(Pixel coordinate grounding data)
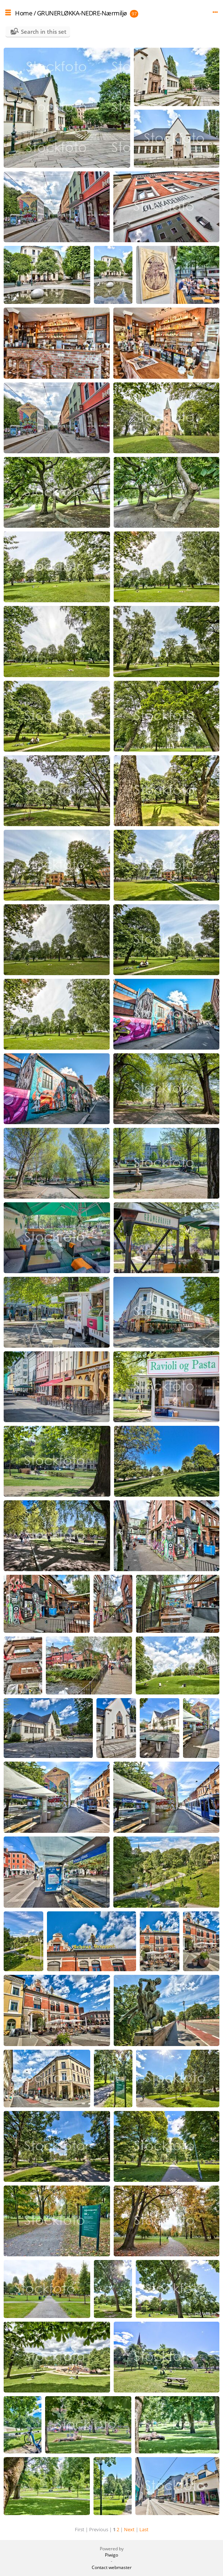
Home (23, 13)
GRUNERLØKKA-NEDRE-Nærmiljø (82, 13)
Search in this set (43, 31)
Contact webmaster (112, 2567)
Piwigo (111, 2555)
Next (129, 2529)
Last (144, 2529)
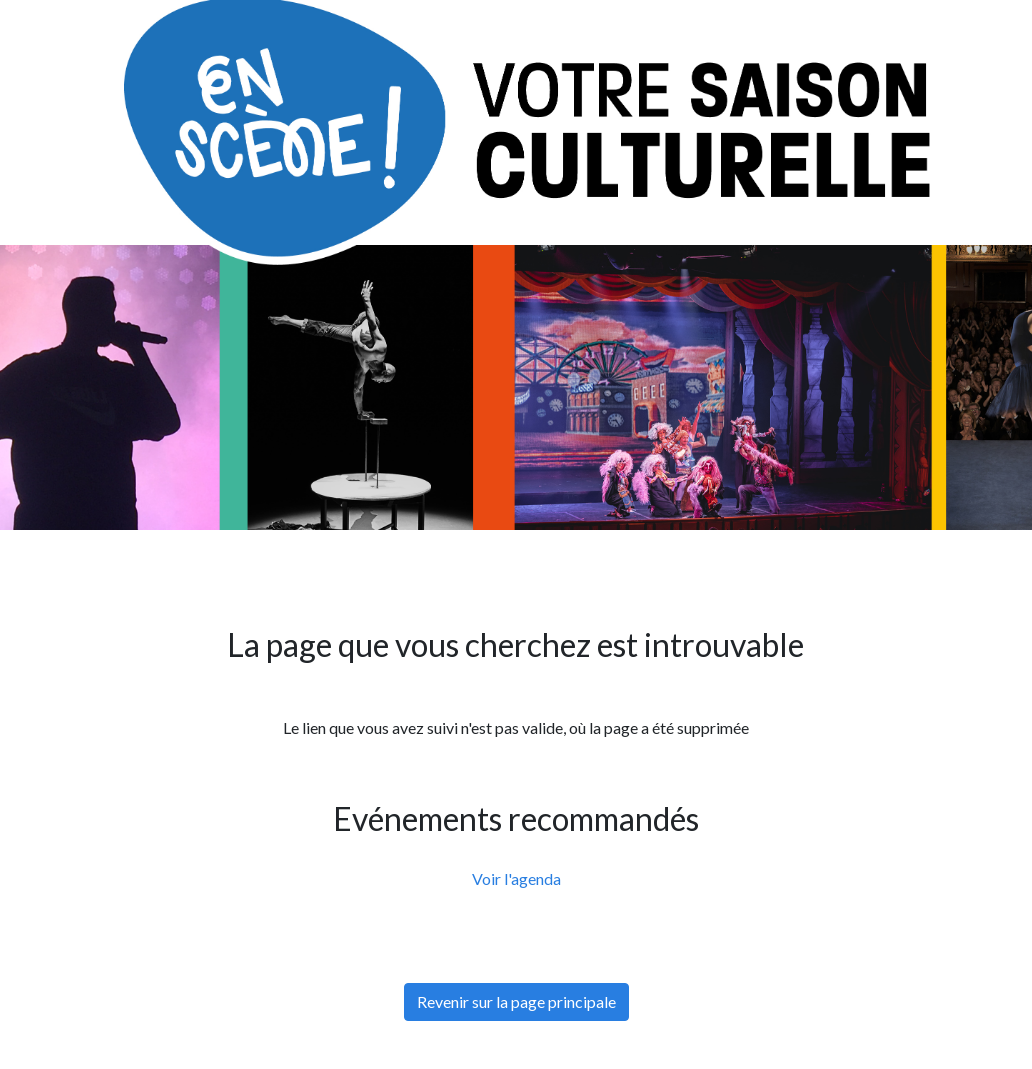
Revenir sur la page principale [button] (516, 1001)
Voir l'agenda (516, 878)
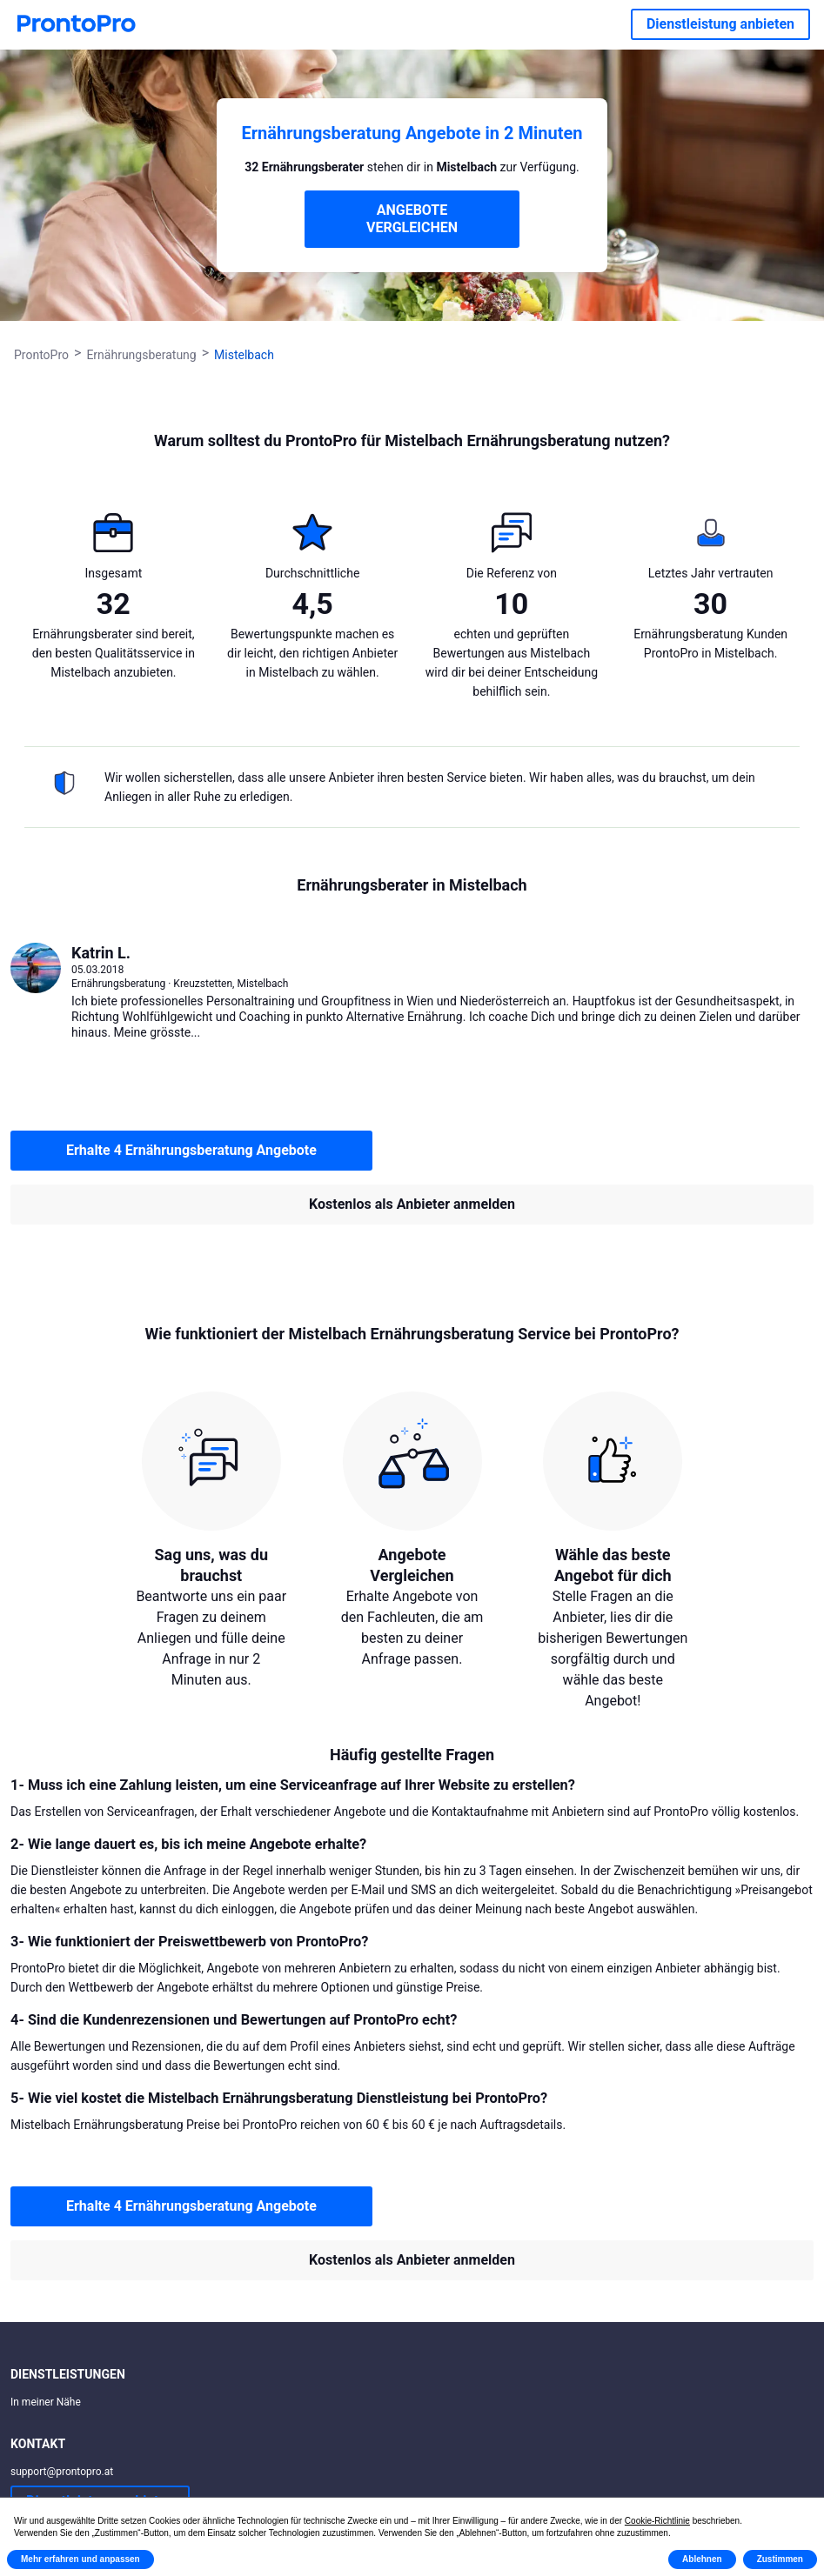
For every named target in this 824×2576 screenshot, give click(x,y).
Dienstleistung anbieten (720, 24)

_Problem description_
Of the lines above, show those in which "this" appears.

_Your response_
Search in this set (43, 31)
For every named target in this 824×2576 screenshot, give click(x,y).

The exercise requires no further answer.